The last device that is FDA cleared is called a Nerivio device, or a remote electrical neuromodulation device. This device is a patch that is sticky and put on the arm with a little tourniquet that holds it in place. And an app is downloaded on a smartphone, and a person at the beginning of migraine turns on the patch, and the idea is to set the patch so it buzzes the arm in advance so that you know that it’s not going to be painful. If you just [take?] it up, you can turn on the intensity and then bring it down just below where it’s painful so it’s not painful, and turn it on. And it turns on for 45 minutes and works through a reflex in the brain to terminate migraine within two hours, especially if they turn it on within the first hour of the attack. It works better if they turn it on in the first hour of the attack. Again, no side effects.

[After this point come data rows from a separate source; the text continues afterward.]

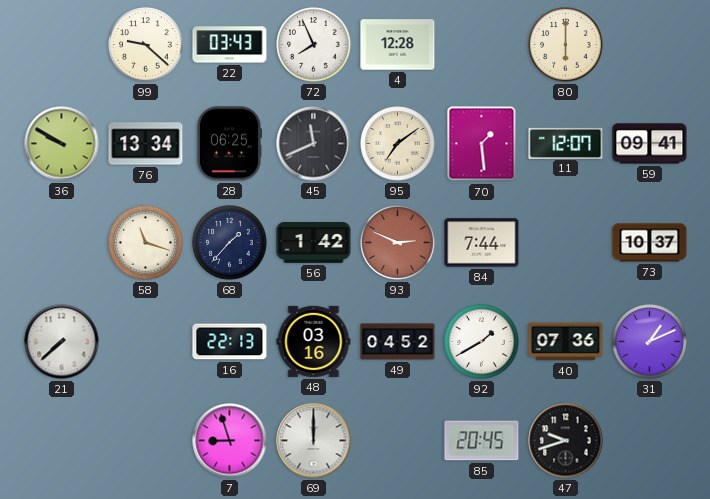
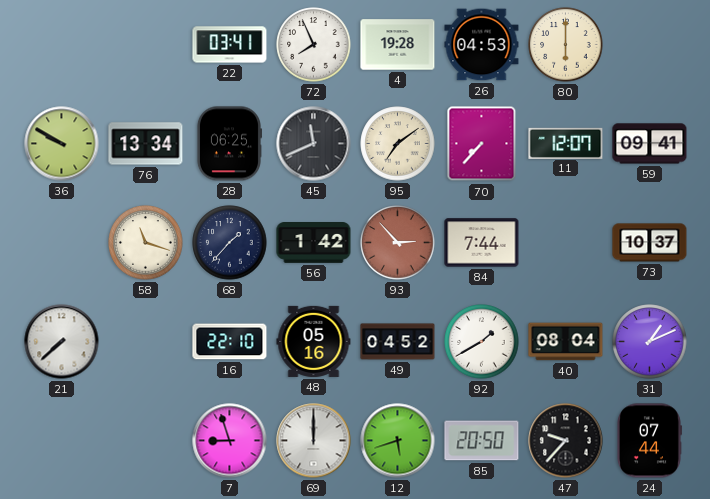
99: 9:22 -> none
22: 03:43 -> 03:41
4: 12:28 -> 19:28
26: none -> 04:53
70: 1:29 -> 7:37
93: 2:49 -> 2:53
16: 22:13 -> 22:10
48: 03:16 -> 05:16
40: 07:36 -> 08:04
12: none -> 5:42
85: 20:45 -> 20:50
47: 9:42 -> 9:37
24: none -> 07:44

The cost is $99 for one of these patches, and each patch contains enough juice to treat 12 separate migraine attacks. So it’s $99 to treat 12 attacks, and most patients say, “Well, I’m willing to try that, $99 to treat 12 migraines, and I’ll know whether it works or not if I use it in the first hour of an attack.” Nerivio, therefore, is probably the most accessible of the neuromodulation devices as well as being the newest one.

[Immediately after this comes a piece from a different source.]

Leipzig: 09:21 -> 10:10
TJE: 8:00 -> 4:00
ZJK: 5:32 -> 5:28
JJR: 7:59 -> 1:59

And unlike the other three, Nerivio is only approved for the acute treatment of migraine. Remember, the vagus nerve stimulator, GammaCore, is approved for acute treatment of migraine, not prevention of migraine, but also acute and preventive treatment of cluster. And then the first two devices, the Cefaly and the sTMS, they’re cleared for both the prevention of migraine and the acute treatment of migraine.
Molly: So, Dr. Tepper, these devices range in price, they range in access for patients, and they range in what they can be used for. They also range in the amount of time that you can actually use them for. So, Nerivio, you use it for 45 minutes; it looks like the GammaCore, you use in a two-minute cycle; and then the Cefaly, you use for a certain amount of time. I’m wondering, when patients — if they actually obtain these devices, and then they’re using them, depending on which device — what can you be doing?
So for the Cefaly, you put it on, you have it for, I believe — what did you say? You have it on for 20 minutes. Do patients need to be lying down when they’re using these devices? Can they be sitting up watching TV? Can they be walking around the house? Depending on where they’re at in their migraine attack or if they’re using it for preventive treatment, how do patients use these devices, and what is their demeanor like when they are using them?
Dr. Tepper: Let me tell you how I counsel patients on Cefaly to begin with. When people turn on the prevention modality — the program for Cefaly — initially, it can be very painful because it ramps up over the 20 minutes, and some people don’t tolerate the full dose immediately. So we actually tell people to ramp it up slowly. If they turn it on and let it ramp up for 5 minutes, they can press the button, and it’ll stay on, but it won’t ramp up any further for their additional 20 minutes. They ramp it up for 5 minutes and press the button every night for a week, but keep it on for the full 20 minutes, then to 10 minutes every night for a week, then to 15 minutes. And finally, over a month, they can ramp it up to the full dose of 20 minutes, letting it go the whole time. And when one takes time to get used to it and learn how to gradually tolerate the ramping up, almost everybody can tolerate it if they do it slowly.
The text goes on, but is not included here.